The plan is having explosive consequences. Kurds claim to make up as much as a third of the 2.7 million population of Mosul province next door. They have an enclave at Khanaqin in Diyala province north-east of Baghdad. In many cases, the Kurdish and Arab populations are intertwined and animosity is increasing.

In Mosul city, some four or five Kurds are killed every day, the deputy governor, Khasro Goran, said. Seventy thousand Kurds have been forced to flee this year, mostly from Mosul city, he added. In Kirkuk, there is a surge in the bombings of Kurdish party headquarters and assassinations of Kurds. In Diyala, Baghdad and across central Iraq, Kurds are taking flight for the safety of the KRG.

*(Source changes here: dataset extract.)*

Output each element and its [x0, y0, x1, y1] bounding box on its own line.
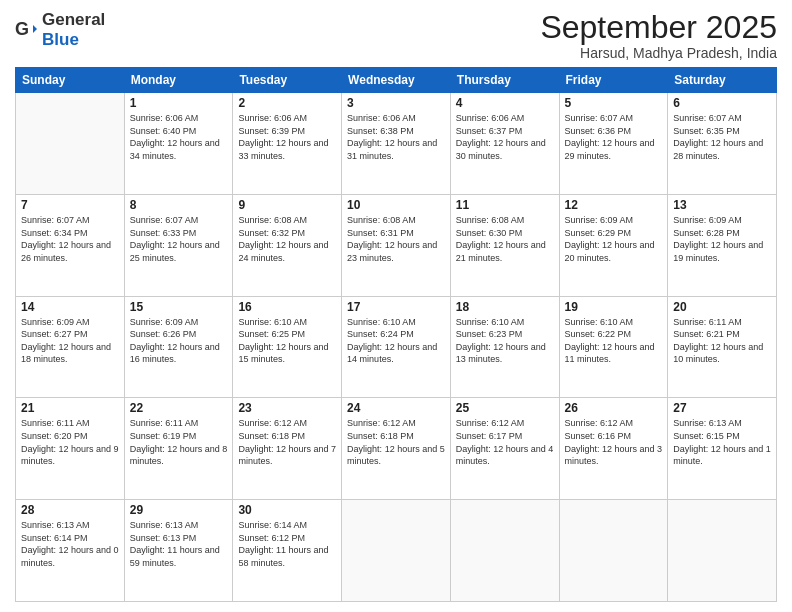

Co-operation at ground level between Arab and Kurd is becoming more difficult. In Jalawla, a mixed town in Diyala province, Arab and Kurdish members of the local police fought a gun-battle last weekend. This was because an Arab police major had replaced a Kurdish one and the new police chief wanted to replace Kurdish rank-and-file with Arabs.

In theory, the Kurds and Arabs of northern Iraq will determine their future at the ballot-box. But the government in Baghdad is weak and it is difficult to see it organising both a census and a referendum it does not want. Mr Barzani is studiously polite about the Baghdad government, but he is clearly dubious about its authority. No doubt he is right in saying a new Iraq will be federal, but it may be the federalism decided by the gun rather than by the ballot-box.